Handling the Betrayal of a Friend
I was involved in a group with other women some time ago. There came a time when God was helping me to simplify my schedule so that I could focus on His purpose for my life. This all sounds good, doesn’t it? I made a phone call to notify one of the other women in the group. I explained my position of having God help me eliminate some commitments to allow me to follow His will more closely. She was gracious and said that I needed to do what I needed to do. This is where the story changes from a comfortable setting to a very ugly one. At the time I had the impression that the woman was understanding, supportive, and appreciative of my honesty. With this thought in my mind, I felt really good about my decision, thankful that God helped me handle the call, and was filled to the brim with excitement to continue on my journey to simplicity. You could say I was having one of those high times in life. Everything was falling into place; until the phone rang a couple of weeks later.
The voice on the other end of the phone was a friend. What her words revealed to me was a very different side to the story that left me feeling more than nauseated when I finished the call. Good feeling gone. The original woman I spoke with hadn’t told me that my timing was going to leave the group in a predicament for an upcoming event. She never spoke about her concerns. Instead of talking with me directly, she talked to other women in the group. This would not have been so hurtful had she stuck to the issue, but she talked poorly about me as a person and a parent. Ouch!
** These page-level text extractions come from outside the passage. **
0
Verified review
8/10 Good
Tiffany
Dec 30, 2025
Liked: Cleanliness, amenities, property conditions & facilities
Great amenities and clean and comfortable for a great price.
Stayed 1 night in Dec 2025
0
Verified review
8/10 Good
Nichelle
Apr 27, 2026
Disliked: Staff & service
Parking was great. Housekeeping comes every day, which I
Betrayed! My first response was one of indignation while I was listening to the other woman tell me what they were saying. “How dare her!” “Has she ever looked at how she treats her children?” “Does she see how her kids act at the playground?” Thoughts such as these were swimming around my head. Luckily, God kept me silent as I listened, because after a few moments I realized that I didn’t know if what I was being told was accurate. I finished the call with something like, “Thanks for letting me know. I really appreciate it.” A few minutes after the call God asked some questions that put my mind in a whole other perspective. “Are you like that?” “Have you done this as a parent?” “Where is your focus?” It was time for me to hash it out with God so I could handle the betrayal in a way that would glorify Him.
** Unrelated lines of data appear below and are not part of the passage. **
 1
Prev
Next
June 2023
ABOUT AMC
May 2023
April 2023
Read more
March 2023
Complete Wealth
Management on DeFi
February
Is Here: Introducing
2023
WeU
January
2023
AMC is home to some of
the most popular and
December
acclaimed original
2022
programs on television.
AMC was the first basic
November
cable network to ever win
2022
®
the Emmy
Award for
This story probably rings true for you. It may bring up some sour memories. You can understand the pain that this caused me. I chose this woman to be the one I called to explain the changes I needed to make in my life, because I thought she was a friend who I could trust, and knew my heart. That feeling of betrayal from a friend was like a sword slicing through me. However, this was not the main issue; it was only the emotional issue. It was time to separate the facts and the emotions.
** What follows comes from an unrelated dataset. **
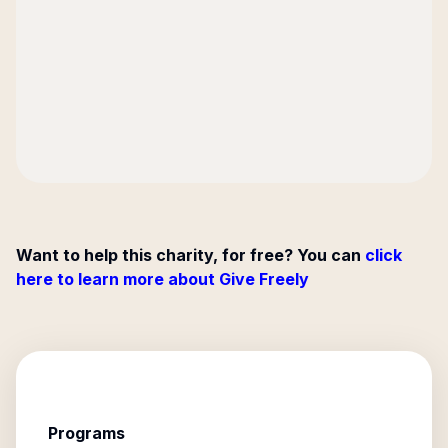
Want to help this charity, for free? You can
click
here to learn more about Give Freely
Programs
This is an important part of working with people. We can allow our emotions to get in the way of handling issues in a Godly way. Once that blood starts to boil, we are operating from our selves, not God. When you realize you are at this point, ask God to reveal the truth. Before you can judge others, you must examine yourself. (Matthew 7:1-5)
Max Lucado writes, “We see that judgment can be made in the right way. We can take the speck from our brother’s eye once we have removed the plank in our own eye. This will involve examining our motives in judging. Are we judging for the furtherance of God’s kingdom or to build ourselves up and make us feel better or look better?”
At times, it may not be comfortable. I was not without fault. I knew there was an upcoming event and assumed my role would easily be accomplished by the others. I never even asked if it might cause a problem. I never thought about the others. If I had realized this previously, I probably would have inquired about it, weighed the facts, and quite possibly might have seen the event through and then bowed out. Once God showed me that all of the other things the women were talking about behind my back was nothing more than a result of being hurt and feeling abandoned, the betrayal didn’t seem quite so hurtful. I am not saying it went away, but it dissipated quickly.
Once you judge the situation correctly, it is time to make sure you have the facts. In this situation, I made a few phone calls. I found that much of what had been relayed to me had, in fact, been true; this is when your vengeance seeking self can take the lead if you aren’t careful. Remember your focus is to glorify God. Acknowledge that you are hurt and ask for healing. God will not only put a Band-Aid on your wound, but he will heal it completely over time. When you feel betrayed, handle it with prayer! Let God take hold and walk you through the process of healing. Be patient and wait on Him. He may have a surprise around the back that you can’t foresee. With my situation, I waited almost 3 months before I had clarification from God on how to proceed. In the interim, I chose to not associate with those women at all. Actually, I tried to be around them socially, only to find that there was a tension. I needed to step away from them completely. As God helped me to judge myself, I was then able to judge how to proceed without awkwardness or bitterness. Now, I can be with those women and enjoy my time, although I am cautious. God will walk you through overcoming the pain of betrayal step by step. Keep your eyes focused on Him and the rest will come.